A diverse group gathered at the Visalia Friends Meeting Hall for a training on what to do if you are in a situation where someone is being harassed because of the color of their skin, their sexual orientation or religious beliefs. Hina Fatima, with the Council on American-Islamic Relations (CAIR), led the discussion.
There are several steps to take when confronted with a situation like this. Fatima said that “safety, support and solidarity” are the fundamental guidelines to follow.
“De-escalation is the safest way of responding,” she said. “Be aware of how your intervention will affect the safety of the person involved in the situation.”
Evaluate the situation, make sure you have an exit plan and avoid becoming an additional target of the hate crime. Do not engage with the abuser, but rather ask the targeted person if they want your help. “Ask how you can best help them and ask before you touch them,” Fatima said.
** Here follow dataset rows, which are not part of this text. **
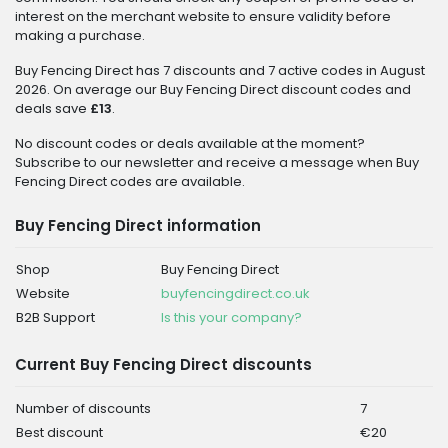
interest on the merchant website to ensure validity before
making a purchase.
Buy Fencing Direct has 7 discounts and 7 active codes in August
2026. On average our Buy Fencing Direct discount codes and
deals save
£13
.
No discount codes or deals available at the moment?
Subscribe to our newsletter and receive a message when Buy
Fencing Direct codes are available.
Buy Fencing Direct information
Shop
Buy Fencing Direct
Website
buyfencingdirect.co.uk
B2B Support
Is this your company?
Current Buy Fencing Direct discounts
Number of discounts
7
Best discount
€20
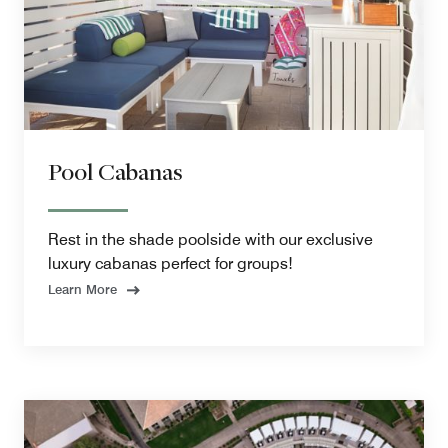
Pool Cabanas
Rest in the shade poolside with our exclusive
luxury cabanas perfect for groups!
Learn More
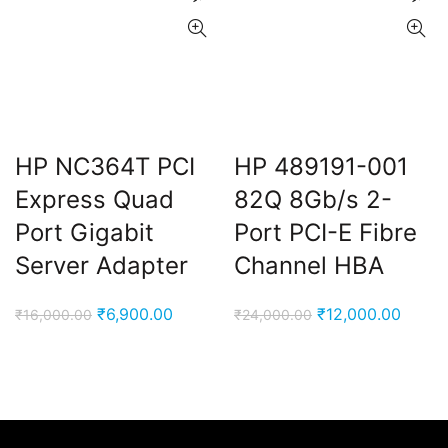
HP NC364T PCI
HP 489191-001
Express Quad
82Q 8Gb/s 2-
Port Gigabit
Port PCI-E Fibre
Server Adapter
Channel HBA
Original
Current
Original
Curre
₹
6,900.00
₹
12,000.00
₹
16,000.00
₹
24,000.00
price
price
price
price
was:
is:
was:
is:
₹16,000.00.
₹6,900.00.
₹24,000.00.
₹12,00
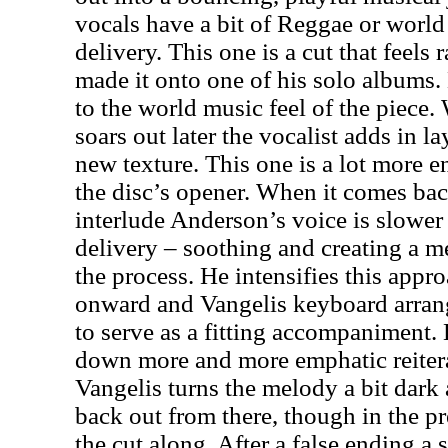
vocals have a bit of Reggae or world
delivery. This one is a cut that feels 
made it onto one of his solo albums.
to the world music feel of the piece
soars out later the vocalist adds in la
new texture. This one is a lot more 
the disc’s opener. When it comes bac
interlude
Anderson
’s voice is slower
delivery – soothing and creating a me
the process. He intensifies this appro
onward and Vangelis keyboard arrang
to serve as a fitting accompaniment. 
down more and more emphatic reitera
Vangelis turns the melody a bit dark 
back out from there, though in the pr
the cut along. After a false ending a 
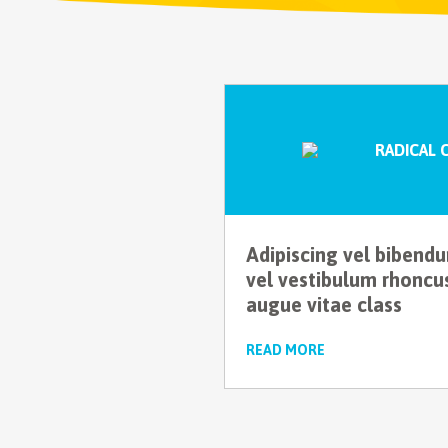
RADICAL 
Adipiscing vel bibend
vel vestibulum rhoncu
augue vitae class
READ MORE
The next step is to interact with the targeted person and take the attention away from the abuser. Fatima said when she was first introduced to this training her instinct was to jump in and confront the abuser, but she now understands why de-escalation is a better option. According to Fatima, you are not there as a savior but in solidarity with the targeted person.
This event was organized by the Central Valley Partnership, the San Joaquin Valley Media Alliance and the Community Alliance newspaper in coordination with several community groups.
The next in a series of Stop the Hate events will be at the Fresno Center (4879 E. Kings Canyon Rd.) on Jan. 24, 2024. There will be more details about this event in the January issue of the Community Alliance newspaper.
This event was made possible by a grant from the California State Library under the statewide Stop the Hate initiative.